The Cambridge Companion to Piers Plowman (Cambridge: Cambridge University Press 2014), 2014)
Whereas Chaucer has had numerous ‘companions,’ for the current generation PPl has had only one: John A. Alford’s Companion to Piers Plowman (see ‘Annual Bibliography, 1988’, YLS, 3 [1989], item 4 and related entries). There is additional importance, therefore, in a new ‘companion’ replacing (though no one uses that verb here) Alford’s, both in the fields and information chosen and in the approaches – and scholars – selected to introduce them. Cole and Galloway gather Helen Barr (on ‘major episodes’), Ralph Hanna (on ‘the versions’), Steven Justice (on ‘literary history’), Jill Mann (on ‘allegory’), Robert Adams (on the Rokeles as a ‘”Langland” family history’), James Simpson (on ‘religious forms and institutions’), Matthew Giancarlo (on ‘political forms and institutions’), Suzanne Akbari (on ‘the non-Christians’), Simon Horobin (on ‘manuscripts and readers’), Lawrence Warner (on ‘plowman traditions’), and Nicolette Zeeman (on ‘theory’ and current critical approaches). Cole and Galloway themselves write on ‘Christian philosophy.’ Missing from any direct overlap with Alford, as the editors note, is a single chapter on the manuscripts and establishing the text and its reception – a topic spread over Hanna’s, Horobin’s, and Warner’s – or one on dialect, or meter (these topics have, the editors note, been surveyed recently elsewhere and are touched on in Justice’s and Horobin’s chapters). What was in Alford a chapter on ‘theology’ is now distributed into ‘religious forms and institutions,’ ‘Christian philosophy,’ and ‘the non-Christians,’ with some attention in Zeeman’s survey of critical approaches.
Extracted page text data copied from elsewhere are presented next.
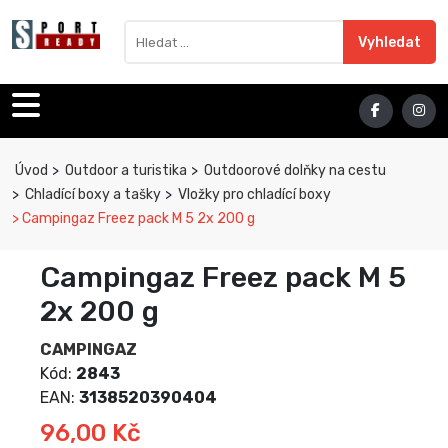
Sport Ready
Vyhledat výraz
Vyhledat
Úvod
Outdoor a turistika
Outdoorové dolňky na cestu
Chladící boxy a tašky
Vložky pro chladící boxy
Campingaz Freez pack M 5 2x 200 g
Campingaz Freez pack M 5
2x 200 g
CAMPINGAZ
Kód:
2843
EAN:
3138520390404
96,00 Kč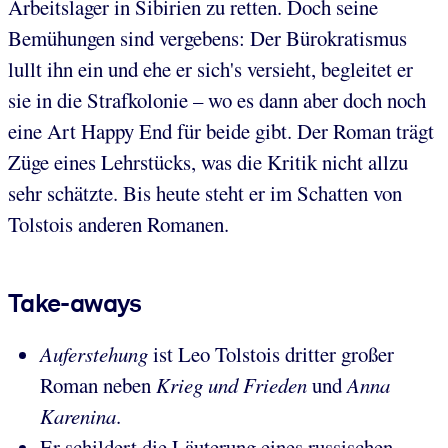
Arbeitslager in Sibirien zu retten. Doch seine
Bemühungen sind vergebens: Der Bürokratismus
lullt ihn ein und ehe er sich's versieht, begleitet er
sie in die Strafkolonie – wo es dann aber doch noch
eine Art Happy End für beide gibt. Der Roman trägt
Züge eines Lehrstücks, was die Kritik nicht allzu
sehr schätzte. Bis heute steht er im Schatten von
Tolstois anderen Romanen.
Take-aways
Auferstehung
ist Leo Tolstois dritter großer
Roman neben
Krieg und Frieden
und
Anna
Karenina
.
Er schildert die Läuterung eines russischen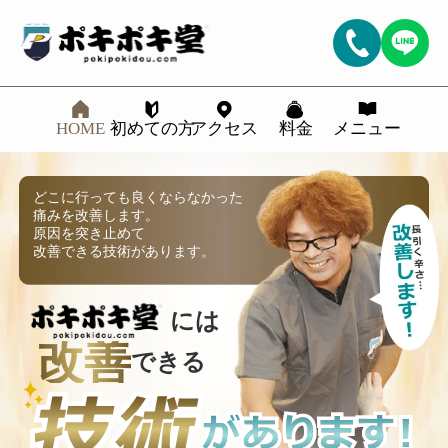
HOME
初めての方
アクセス
料金
メニュー
どこに行っても良くならなかった
痛みを改善します。
原因を突き止めて
改善できる技術があります。
には
改善
できる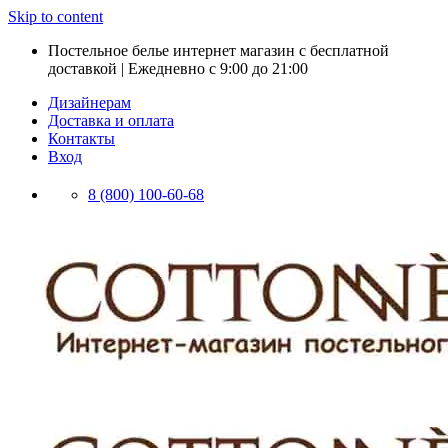
Skip to content
Постельное белье интернет магазин с бесплатной
доставкой | Ежедневно с 9:00 до 21:00
Дизайнерам
Доставка и оплата
Контакты
Вход
8 (800) 100-60-68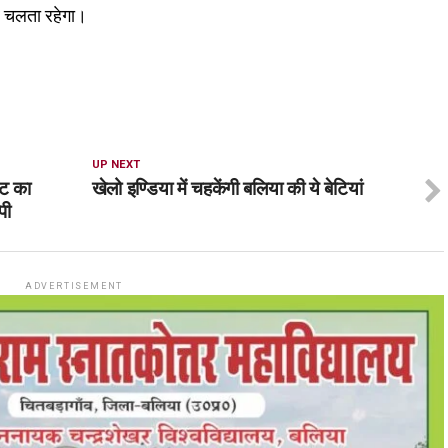
र चलता रहेगा।
UP NEXT
ाट का
खेलो इण्डिया में चहकेंगी बलिया की ये बेटियां
पी
ADVERTISEMENT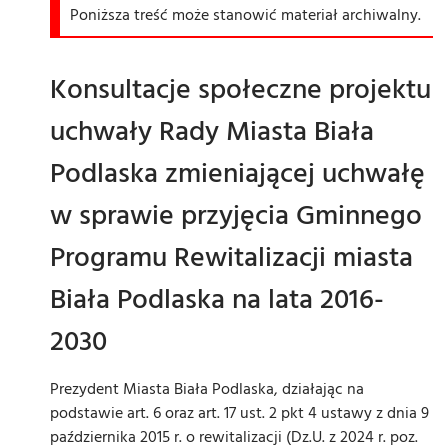
Poniższa treść może stanowić materiał archiwalny.
Konsultacje społeczne projektu
uchwały Rady Miasta Biała
Podlaska zmieniającej uchwałę
w sprawie przyjęcia Gminnego
Programu Rewitalizacji miasta
Biała Podlaska na lata 2016-
2030
Prezydent Miasta Biała Podlaska, działając na
podstawie art. 6 oraz art. 17 ust. 2 pkt 4 ustawy z dnia 9
października 2015 r. o rewitalizacji (Dz.U. z 2024 r. poz.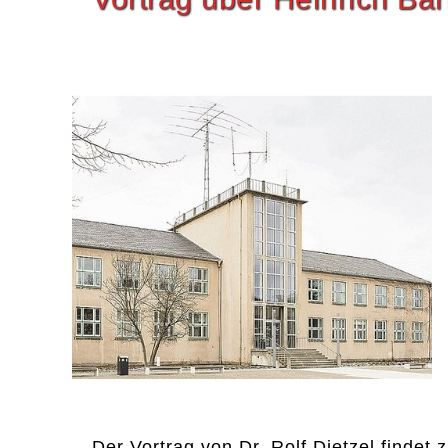
Der Vortrag von Dr. Rolf Dietzel fin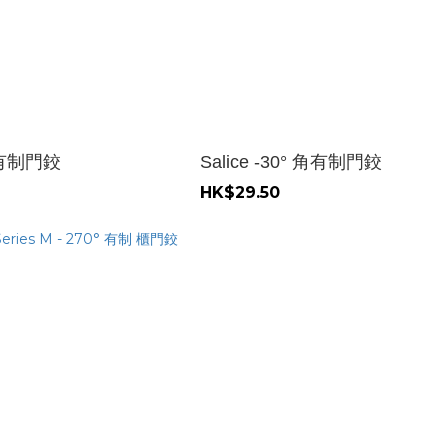
 角有制門鉸
Salice -30° 角有制門鉸
HK$29.50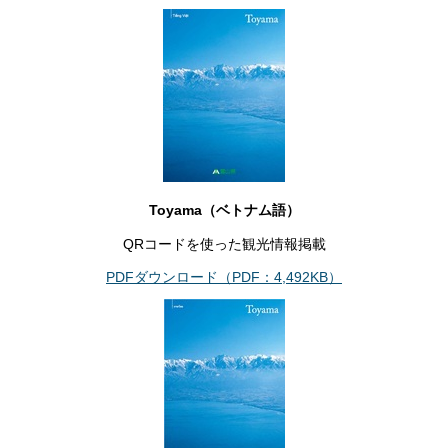
Toyama（ベトナム語）
QRコードを使った観光情報掲載
PDFダウンロード（PDF：4,492KB）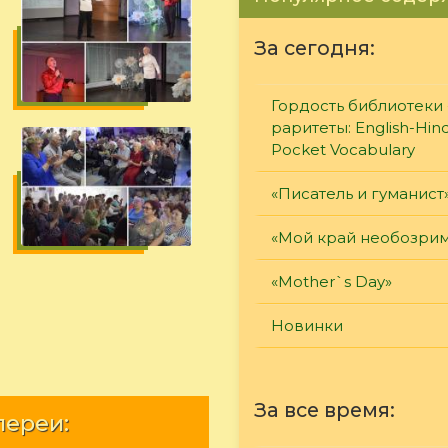
За сегодня:
Гордость библиотеки 
раритеты: English-Hind
Pocket Vocabulary
«Писатель и гуманист
«Мой край необозри
«Mother`s Day»
Новинки
За все время:
лереи: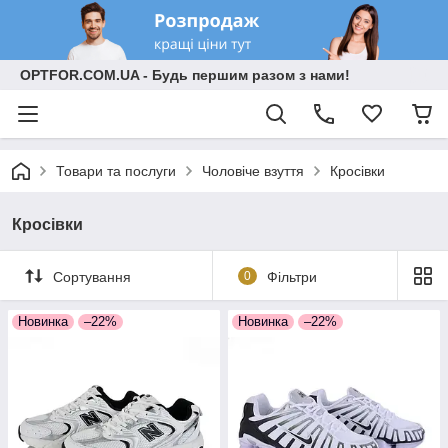
OPTFOR.COM.UA - Будь першим разом з нами!
Товари та послуги
Чоловіче взуття
Кросівки
Кросівки
Сортування
0
Фільтри
Новинка
–22%
Новинка
–22%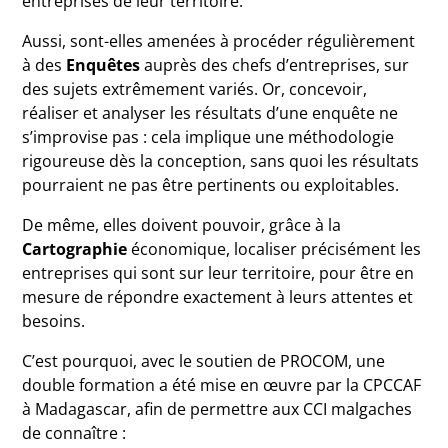
entreprises de leur territoire.
Aussi, sont-elles amenées à procéder régulièrement
à des
Enquêtes
auprès des chefs d’entreprises, sur
des sujets extrêmement variés. Or, concevoir,
réaliser et analyser les résultats d’une enquête ne
s’improvise pas : cela implique une méthodologie
rigoureuse dès la conception, sans quoi les résultats
pourraient ne pas être pertinents ou exploitables.
De même, elles doivent pouvoir, grâce à la
Cartographie
économique, localiser précisément les
entreprises qui sont sur leur territoire, pour être en
mesure de répondre exactement à leurs attentes et
besoins.
C’est pourquoi, avec le soutien de PROCOM, une
double formation a été mise en œuvre par la CPCCAF
à Madagascar, afin de permettre aux CCI malgaches
de connaître :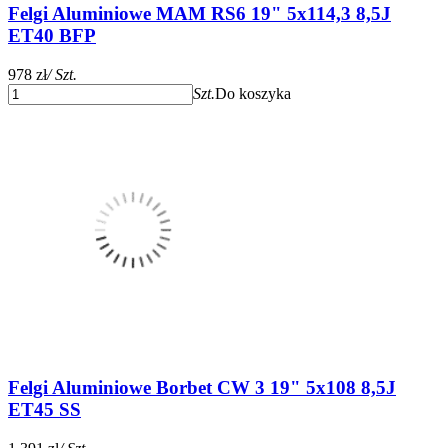
Felgi Aluminiowe MAM RS6 19" 5x114,3 8,5J
ET40 BFP
978 zł
/ Szt.
Szt.
Do koszyka
Felgi Aluminiowe Borbet CW 3 19" 5x108 8,5J
ET45 SS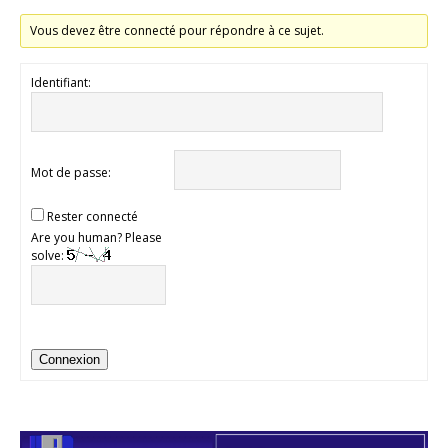
Vous devez être connecté pour répondre à ce sujet.
Identifiant:
Mot de passe:
Rester connecté
Are you human? Please
solve:
Connexion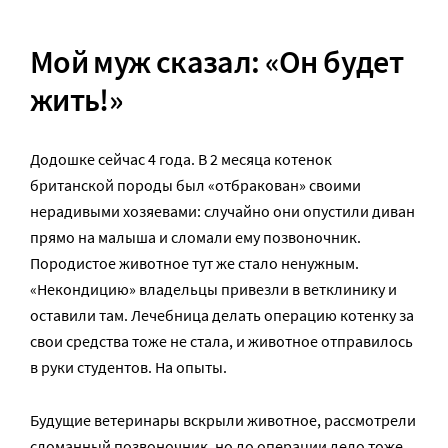
Мой муж сказал: «Он будет
жить!»
Додошке сейчас 4 года. В 2 месяца котенок
британской породы был «отбракован» своими
нерадивыми хозяевами: случайно они опустили диван
прямо на малыша и сломали ему позвоночник.
Породистое животное тут же стало ненужным.
«Некондицию» владельцы привезли в ветклинику и
оставили там. Лечебница делать операцию котенку за
свои средства тоже не стала, и животное отправилось
в руки студентов. На опыты.
Будущие ветеринары вскрыли животное, рассмотрели
сломанный позвоночник, но до операции дело тоже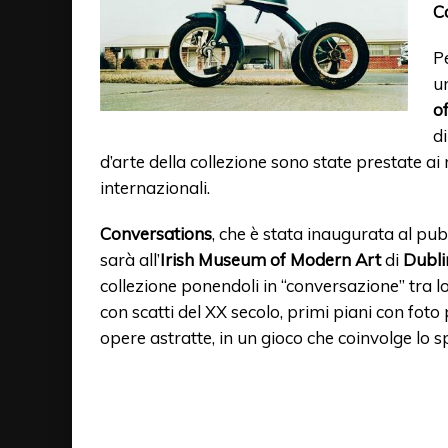
C
P
u
o
di
d’arte della collezione sono state prestate ai
internazionali.
Conversations
, che è stata inaugurata al pub
sarà all’
Irish Museum of Modern Art
di
Dubli
collezione ponendoli in “conversazione” tra 
con scatti del XX secolo, primi piani con fot
opere astratte, in un gioco che coinvolge lo s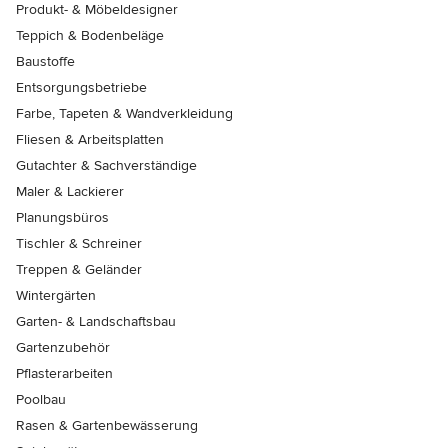
Produkt- & Möbeldesigner
Teppich & Bodenbeläge
Baustoffe
Entsorgungsbetriebe
Farbe, Tapeten & Wandverkleidung
Fliesen & Arbeitsplatten
Gutachter & Sachverständige
Maler & Lackierer
Planungsbüros
Tischler & Schreiner
Treppen & Geländer
Wintergärten
Garten- & Landschaftsbau
Gartenzubehör
Pflasterarbeiten
Poolbau
Rasen & Gartenbewässerung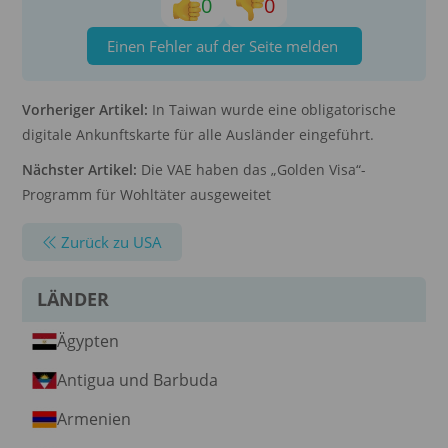
0
0
Einen Fehler auf der Seite melden
Vorheriger Artikel:
In Taiwan wurde eine obligatorische
digitale Ankunftskarte für alle Ausländer eingeführt.
Nächster Artikel:
Die VAE haben das „Golden Visa“-
Programm für Wohltäter ausgeweitet
Zurück zu USA
LÄNDER
Ägypten
Antigua und Barbuda
Armenien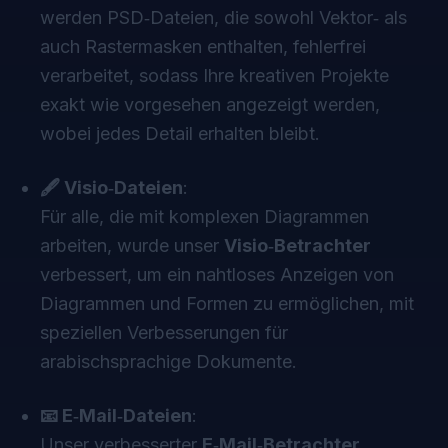
werden PSD‑Dateien, die sowohl Vektor‑ als
auch Rastermasken enthalten, fehlerfrei
verarbeitet, sodass Ihre kreativen Projekte
exakt wie vorgesehen angezeigt werden,
wobei jedes Detail erhalten bleibt.
🖋 Visio‑Dateien
:
Für alle, die mit komplexen Diagrammen
arbeiten, wurde unser
Visio‑Betrachter
verbessert, um ein nahtloses Anzeigen von
Diagrammen und Formen zu ermöglichen, mit
speziellen Verbesserungen für
arabischsprachige Dokumente.
📧 E‑Mail‑Dateien
:
Unser verbesserter
E‑Mail‑Betrachter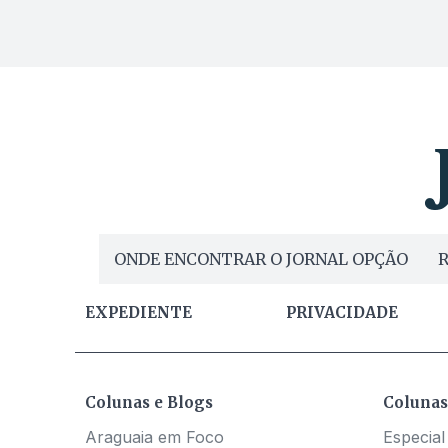
ONDE ENCONTRAR O JORNAL OPÇÃO
R
EXPEDIENTE
PRIVACIDADE
Colunas e Blogs
Colunas
Araguaia em Foco
Especial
The book includes a time-line of contemporary events, various plates of manuscripts, and a double-page line-drawn map of fourteenth-century London indicating relevant locales (cutting off, however, Westminster, whose inclusion would force a much smaller-scale map even on the two open pages allotted). It closes with references and substantial ‘Guides to Further Reading.’ (adapted from AG)
This bibliography contains individual entries for all the chapters in the book.